Allegra sends in an audition tape for the Bloch Competition, and discovers she's the youngest finalist. She commits to practicing for the competition for an entire summer, and the story is about how she does this, with the help (or hindrance, you'll see -- it's in part how she interprets his instructions) of her teacher.
But complicating things is a singer with bipolar disorder (and who lost a child and her husband as a result) who comes to visit Allegra's parents while performing. The woman has a couple of episodes with Allegra in attendance, and Allegra struggles to process what she's seeing in addition to her music.
As the pressure mounts, Allegra mounts her bike -- going for secret, midnight rides around their neighborhood.

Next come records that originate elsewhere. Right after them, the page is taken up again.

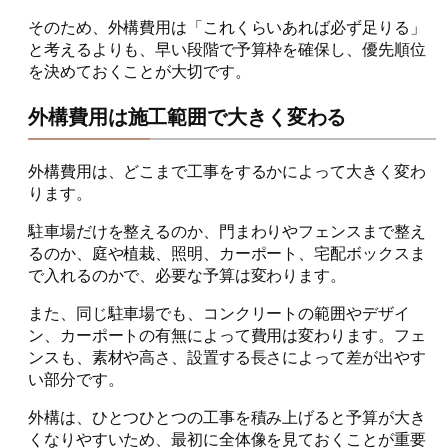
そのため、外構費用は「これくらいあれば必ず足りる」
と考えるよりも、早い段階で予算枠を確保し、優先順位
を決めておくことが大切です。
外構費用は施工範囲で大きく変わる
外構費用は、どこまで工事をするかによって大きく変わ
ります。
駐車場だけを整えるのか、門まわりやフェンスまで整え
るのか、庭や植栽、照明、カーポート、宅配ボックスま
で入れるのかで、必要な予算は変わります。
また、同じ駐車場でも、コンクリートの範囲やデザイ
ン、カーポートの有無によって費用は変わります。フェ
ンスも、素材や高さ、設置する長さによって差が出やす
い部分です。
外構は、ひとつひとつの工事を積み上げると予算が大き
くなりやすいため、最初に全体像を見ておくことが重要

The finalists kinda figure out who each other are by listening / hearing each other play the competition piece in the silent moments between practices with the local youth orchestra. And Allegra fills in for one finalist, when the girl breaks her wrists/ hands in an accident.
They're all thrown together for a radio interview, and get trapped on the elevator on the way down right before the big performance and...
I won't spoil how it ends. The ending was appropriate.
What I did feel was missing were the hours and hours of practice the girl had to have done. They're mentioned, but in passing, and it give the impression, on some pages, of skimming over practice. Practicing is perhaps the hardest part of learning a string instrument, the part that all kids rebel against and resist.
This is an interesting read for any string players in your family, or even if you're just interested in finding out what a life as a musician would be like. Books are windows and mirrors, and this is a wide open window.